TASK DETAILS: What is needed is a word-for-word copy of the listing below, without pictures.

INPUT RECORDS:
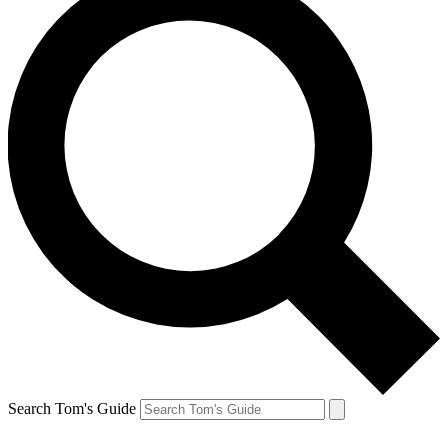
Search Tom's Guide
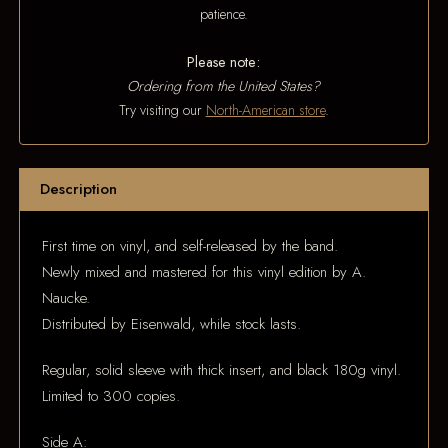
patience.
Please note:
Ordering from the United States?
Try visiting our
North-American store
.
Description
First time on vinyl, and self-released by the band.
Newly mixed and mastered for this vinyl edition by A.
Naucke.
Distributed by Eisenwald, while stock lasts.
Regular, solid sleeve with thick insert, and black 180g vinyl.
Limited to 300 copies.
Side A:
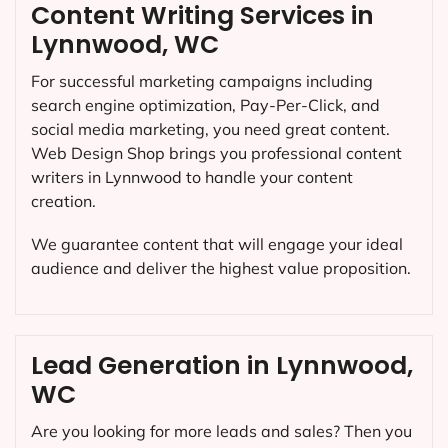
Content Writing Services in
Lynnwood, WC
For successful marketing campaigns including
search engine optimization, Pay-Per-Click, and
social media marketing, you need great content.
Web Design Shop brings you professional content
writers in Lynnwood to handle your content
creation.
We guarantee content that will engage your ideal
audience and deliver the highest value proposition.
Lead Generation in Lynnwood,
WC
Are you looking for more leads and sales? Then you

SOLVED EXERCISE:
Search Tom's Guide
patience.
Please note:
Ordering from the United States?
Try visiting our
North-American store
.
Description
First time on vinyl, and self-released by the band.
Newly mixed and mastered for this vinyl edition by A.
Naucke.
Distributed by Eisenwald, while stock lasts.
Regular, solid sleeve with thick insert, and black 180g vinyl.
Limited to 300 copies.
Side A:
Content Writing Services in
Lynnwood, WC
For successful marketing campaigns including
search engine optimization, Pay-Per-Click, and
social media marketing, you need great content.
Web Design Shop brings you professional content
writers in Lynnwood to handle your content
creation.
We guarantee content that will engage your ideal
audience and deliver the highest value proposition.
Lead Generation in Lynnwood,
WC
Are you looking for more leads and sales? Then you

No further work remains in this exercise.